WORKING DATA –
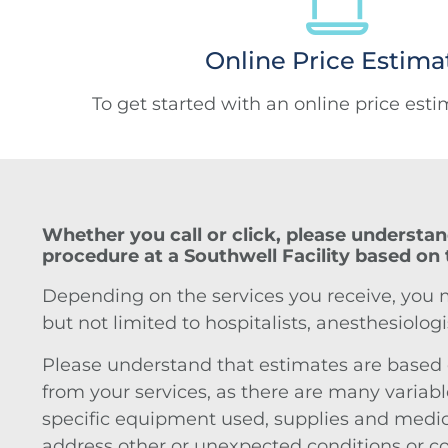
Online Price Estima
To get started with an online price est
Whether you call or click, please understan
procedure at a Southwell Facility based on 
Depending on the services you receive, you may
but not limited to hospitalists, anesthesiologi
Please understand that estimates are based on
from your services, as there are many variable
specific equipment used, supplies and medicat
address other or unexpected conditions or com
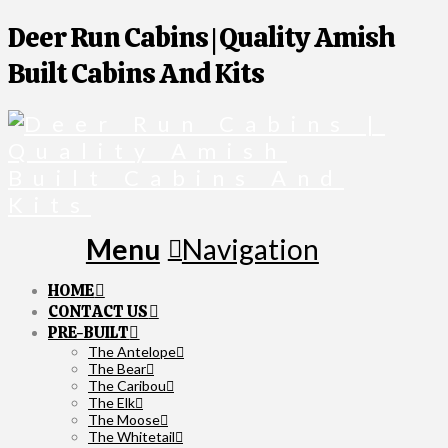
Deer Run Cabins | Quality Amish
Built Cabins And Kits
Navigation
HOME
CONTACT US
PRE-BUILT
The Antelope
The Bear
The Caribou
The Elk
The Moose
The Whitetail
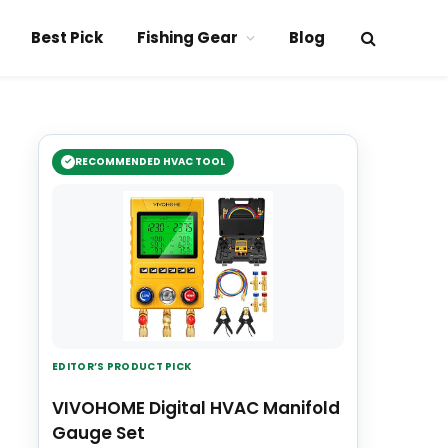
Best Pick
Fishing Gear
Blog
RECOMMENDED HVAC TOOL
EDITOR’S PRODUCT PICK
VIVOHOME Digital HVAC Manifold
Gauge Set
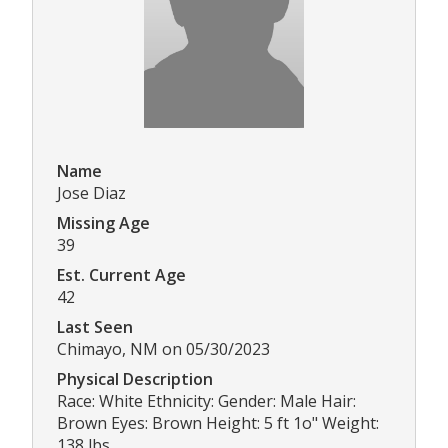
Name
Jose Diaz
Missing Age
39
Est. Current Age
42
Last Seen
Chimayo, NM on 05/30/2023
Physical Description
Race: White Ethnicity: Gender: Male Hair:
Brown Eyes: Brown Height: 5 ft 1o" Weight:
138 lbs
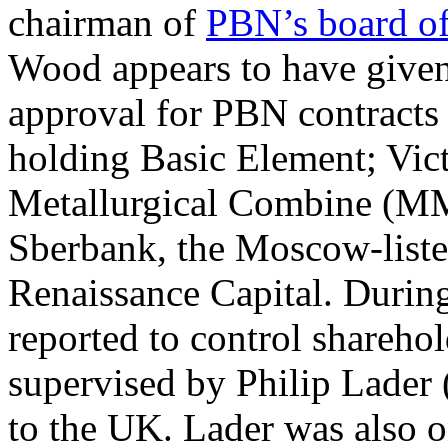
chairman of
PBN’s board of
Wood appears to have given 
approval for PBN contracts 
holding Basic Element; Vic
Metallurgical Combine (MM
Sberbank, the Moscow-list
Renaissance Capital. Durin
reported to control shareh
supervised by Philip Lader
to the UK. Lader was also o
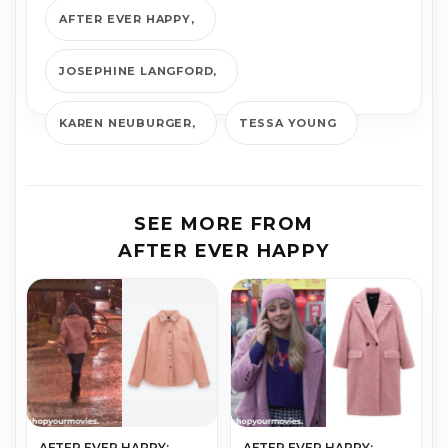
AFTER EVER HAPPY
JOSEPHINE LANGFORD
KAREN NEUBURGER
TESSA YOUNG
SEE MORE FROM
AFTER EVER HAPPY
AFTER EVER HAPPY:
AFTER EVER HAPPY:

EXERCISE GOAL – Only the lines from the one with "supervised by Philip Lader" through the final line of the data should be written out, exactly and including both ends. Skip the pictures.

WRITTEN REPLY –
supervised by Philip Lader
to the UK. Lader was also o
AFTER EVER HAPPY
JOSEPHINE LANGFORD
KAREN NEUBURGER
TESSA YOUNG
SEE MORE FROM
AFTER EVER HAPPY
AFTER EVER HAPPY:
AFTER EVER HAPPY:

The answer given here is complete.